TASK DATA:
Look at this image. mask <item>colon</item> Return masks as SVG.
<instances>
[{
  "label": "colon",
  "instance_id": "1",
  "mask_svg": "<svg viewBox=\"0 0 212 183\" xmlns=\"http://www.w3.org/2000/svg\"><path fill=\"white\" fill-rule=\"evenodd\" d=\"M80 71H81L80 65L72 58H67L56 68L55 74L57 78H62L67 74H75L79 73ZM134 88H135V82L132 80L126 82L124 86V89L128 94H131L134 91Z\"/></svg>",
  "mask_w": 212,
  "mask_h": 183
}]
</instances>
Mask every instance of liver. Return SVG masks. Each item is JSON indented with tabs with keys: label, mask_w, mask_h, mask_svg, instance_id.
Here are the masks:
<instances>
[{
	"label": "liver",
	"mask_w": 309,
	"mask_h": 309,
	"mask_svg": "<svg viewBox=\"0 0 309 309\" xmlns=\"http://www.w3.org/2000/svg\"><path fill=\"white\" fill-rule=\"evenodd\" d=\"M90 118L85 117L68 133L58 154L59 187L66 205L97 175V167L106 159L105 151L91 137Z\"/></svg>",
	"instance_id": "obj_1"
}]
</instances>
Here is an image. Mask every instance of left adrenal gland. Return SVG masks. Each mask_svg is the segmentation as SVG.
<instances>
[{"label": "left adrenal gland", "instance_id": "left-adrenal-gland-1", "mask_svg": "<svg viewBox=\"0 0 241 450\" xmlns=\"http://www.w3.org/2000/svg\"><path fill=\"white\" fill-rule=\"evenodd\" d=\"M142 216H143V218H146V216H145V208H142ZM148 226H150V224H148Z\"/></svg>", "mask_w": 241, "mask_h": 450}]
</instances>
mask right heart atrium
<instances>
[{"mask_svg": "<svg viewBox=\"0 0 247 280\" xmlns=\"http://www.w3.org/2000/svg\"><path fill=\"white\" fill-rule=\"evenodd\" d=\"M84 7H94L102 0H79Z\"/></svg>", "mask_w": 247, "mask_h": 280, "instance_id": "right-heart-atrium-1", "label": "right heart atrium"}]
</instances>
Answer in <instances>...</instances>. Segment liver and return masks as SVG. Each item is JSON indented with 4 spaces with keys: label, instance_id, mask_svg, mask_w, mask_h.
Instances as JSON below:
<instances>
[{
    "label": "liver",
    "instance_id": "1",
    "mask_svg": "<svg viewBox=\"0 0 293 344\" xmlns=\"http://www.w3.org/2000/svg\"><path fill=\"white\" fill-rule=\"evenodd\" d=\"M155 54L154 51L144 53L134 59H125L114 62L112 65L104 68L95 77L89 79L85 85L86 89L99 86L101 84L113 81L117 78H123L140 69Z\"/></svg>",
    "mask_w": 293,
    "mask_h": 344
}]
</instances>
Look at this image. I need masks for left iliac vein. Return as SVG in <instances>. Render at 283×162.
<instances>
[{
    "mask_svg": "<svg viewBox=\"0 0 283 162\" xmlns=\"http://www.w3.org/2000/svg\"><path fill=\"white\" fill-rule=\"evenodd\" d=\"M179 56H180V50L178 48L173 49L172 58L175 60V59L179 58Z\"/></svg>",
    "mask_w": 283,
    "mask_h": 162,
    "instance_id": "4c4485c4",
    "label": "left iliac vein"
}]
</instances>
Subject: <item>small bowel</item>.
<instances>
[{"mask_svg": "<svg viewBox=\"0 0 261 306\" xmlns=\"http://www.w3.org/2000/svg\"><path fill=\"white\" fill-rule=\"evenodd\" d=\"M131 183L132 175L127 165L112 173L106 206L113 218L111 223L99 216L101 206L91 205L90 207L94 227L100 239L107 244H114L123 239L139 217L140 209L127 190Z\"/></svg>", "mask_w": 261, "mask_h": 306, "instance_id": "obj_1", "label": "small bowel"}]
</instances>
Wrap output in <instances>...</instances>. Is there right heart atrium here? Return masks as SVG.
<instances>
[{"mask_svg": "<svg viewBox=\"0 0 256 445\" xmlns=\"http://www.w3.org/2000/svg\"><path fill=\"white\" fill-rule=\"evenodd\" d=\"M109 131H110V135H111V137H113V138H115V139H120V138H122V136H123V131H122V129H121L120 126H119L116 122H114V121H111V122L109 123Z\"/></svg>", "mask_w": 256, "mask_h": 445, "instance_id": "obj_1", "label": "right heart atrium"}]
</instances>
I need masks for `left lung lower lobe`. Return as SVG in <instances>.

WORK TO COMPLETE:
Take the records above and copy them out exactly.

WRITTEN RESPONSE:
Look at this image. mask <item>colon</item> Return masks as SVG.
<instances>
[{
  "label": "colon",
  "instance_id": "1",
  "mask_svg": "<svg viewBox=\"0 0 212 183\" xmlns=\"http://www.w3.org/2000/svg\"><path fill=\"white\" fill-rule=\"evenodd\" d=\"M80 71H81L80 65L72 58H67L56 68L55 74L57 78H62L67 74H75L79 73ZM134 88H135V82L132 80L126 82L124 86V89L128 94H131L134 91Z\"/></svg>",
  "mask_w": 212,
  "mask_h": 183
}]
</instances>
Mask every instance of liver. Return SVG masks. Each item is JSON indented with tabs with keys: label, mask_w, mask_h, mask_svg, instance_id.
Here are the masks:
<instances>
[{
	"label": "liver",
	"mask_w": 309,
	"mask_h": 309,
	"mask_svg": "<svg viewBox=\"0 0 309 309\" xmlns=\"http://www.w3.org/2000/svg\"><path fill=\"white\" fill-rule=\"evenodd\" d=\"M90 118L85 117L68 133L58 154L59 187L66 205L97 175V167L106 159L105 151L91 137Z\"/></svg>",
	"instance_id": "obj_1"
}]
</instances>
Here is an image. Mask every instance of left adrenal gland. Return SVG masks. Each mask_svg is the segmentation as SVG.
<instances>
[{"label": "left adrenal gland", "instance_id": "left-adrenal-gland-1", "mask_svg": "<svg viewBox=\"0 0 241 450\" xmlns=\"http://www.w3.org/2000/svg\"><path fill=\"white\" fill-rule=\"evenodd\" d=\"M142 216H143V218H146V216H145V208H142ZM148 226H150V224H148Z\"/></svg>", "mask_w": 241, "mask_h": 450}]
</instances>
mask right heart atrium
<instances>
[{"mask_svg": "<svg viewBox=\"0 0 247 280\" xmlns=\"http://www.w3.org/2000/svg\"><path fill=\"white\" fill-rule=\"evenodd\" d=\"M84 7H94L102 0H79Z\"/></svg>", "mask_w": 247, "mask_h": 280, "instance_id": "right-heart-atrium-1", "label": "right heart atrium"}]
</instances>
Answer in <instances>...</instances>. Segment liver and return masks as SVG. Each item is JSON indented with 4 spaces with keys: label, instance_id, mask_svg, mask_w, mask_h.
Instances as JSON below:
<instances>
[{
    "label": "liver",
    "instance_id": "1",
    "mask_svg": "<svg viewBox=\"0 0 293 344\" xmlns=\"http://www.w3.org/2000/svg\"><path fill=\"white\" fill-rule=\"evenodd\" d=\"M155 54L154 51L144 53L134 59H125L114 62L112 65L104 68L95 77L89 79L85 85L86 89L99 86L101 84L113 81L117 78H123L140 69Z\"/></svg>",
    "mask_w": 293,
    "mask_h": 344
}]
</instances>
Look at this image. I need masks for left iliac vein. Return as SVG in <instances>. Render at 283×162.
<instances>
[{
    "mask_svg": "<svg viewBox=\"0 0 283 162\" xmlns=\"http://www.w3.org/2000/svg\"><path fill=\"white\" fill-rule=\"evenodd\" d=\"M179 56H180V50L178 48L173 49L172 58L175 60V59L179 58Z\"/></svg>",
    "mask_w": 283,
    "mask_h": 162,
    "instance_id": "4c4485c4",
    "label": "left iliac vein"
}]
</instances>
Subject: <item>small bowel</item>.
<instances>
[{"mask_svg": "<svg viewBox=\"0 0 261 306\" xmlns=\"http://www.w3.org/2000/svg\"><path fill=\"white\" fill-rule=\"evenodd\" d=\"M131 183L132 175L127 165L112 173L106 206L113 218L111 223L99 216L101 206L91 205L90 207L94 227L100 239L107 244H114L123 239L139 217L140 209L127 190Z\"/></svg>", "mask_w": 261, "mask_h": 306, "instance_id": "obj_1", "label": "small bowel"}]
</instances>
Wrap output in <instances>...</instances>. Is there right heart atrium here? Return masks as SVG.
<instances>
[{"mask_svg": "<svg viewBox=\"0 0 256 445\" xmlns=\"http://www.w3.org/2000/svg\"><path fill=\"white\" fill-rule=\"evenodd\" d=\"M109 131H110V135H111V137H113V138H115V139H120V138H122V136H123V131H122V129H121L120 126H119L116 122H114V121H111V122L109 123Z\"/></svg>", "mask_w": 256, "mask_h": 445, "instance_id": "obj_1", "label": "right heart atrium"}]
</instances>
I need masks for `left lung lower lobe`. Return as SVG in <instances>.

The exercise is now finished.